• GIVEN DATA:
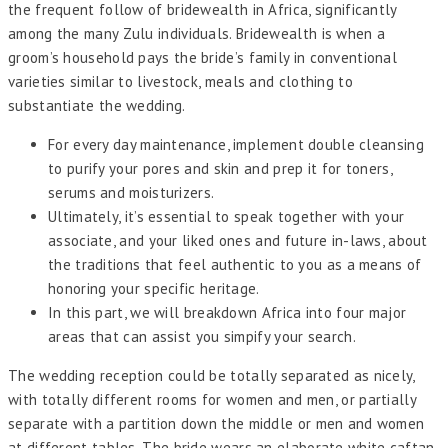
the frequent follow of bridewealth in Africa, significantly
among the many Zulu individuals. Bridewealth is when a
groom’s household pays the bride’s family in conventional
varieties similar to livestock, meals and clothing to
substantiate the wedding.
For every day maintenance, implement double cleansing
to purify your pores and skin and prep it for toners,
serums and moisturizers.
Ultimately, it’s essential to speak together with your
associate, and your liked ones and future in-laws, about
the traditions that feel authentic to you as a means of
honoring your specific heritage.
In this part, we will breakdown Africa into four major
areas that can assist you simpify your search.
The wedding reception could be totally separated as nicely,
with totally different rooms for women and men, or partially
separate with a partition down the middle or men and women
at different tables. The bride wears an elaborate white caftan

==

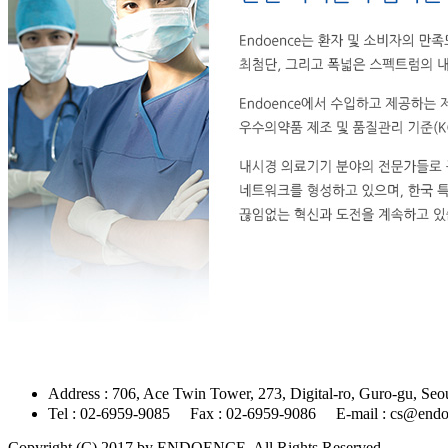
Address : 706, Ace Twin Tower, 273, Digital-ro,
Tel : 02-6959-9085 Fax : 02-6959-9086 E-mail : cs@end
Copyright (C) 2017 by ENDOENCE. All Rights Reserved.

• EXERCISE AIM: Report how many lines of the data above include "that", giving the number and no other words.

• EXERCISE RESPONSE: 2